[Saved entries]
^^^^

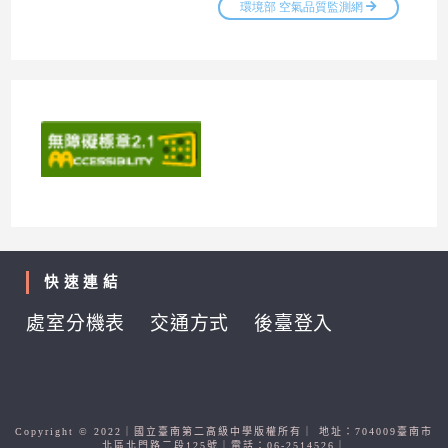
快速連結
處室分機表
交通方式
後臺登入
Copyright © 2022｜國立臺南第二高級中學版權所有｜ 地址：704009臺南市
北區北門路二段125號｜電話：06-2514526｜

^^^^

◆ **Exercise requirements**: Copy the data exactly. Any picture it contains is to be omitted.

◆ **Task result**:
快速連結
處室分機表
交通方式
後臺登入
Copyright © 2022｜國立臺南第二高級中學版權所有｜ 地址：704009臺南市
北區北門路二段125號｜電話：06-2514526｜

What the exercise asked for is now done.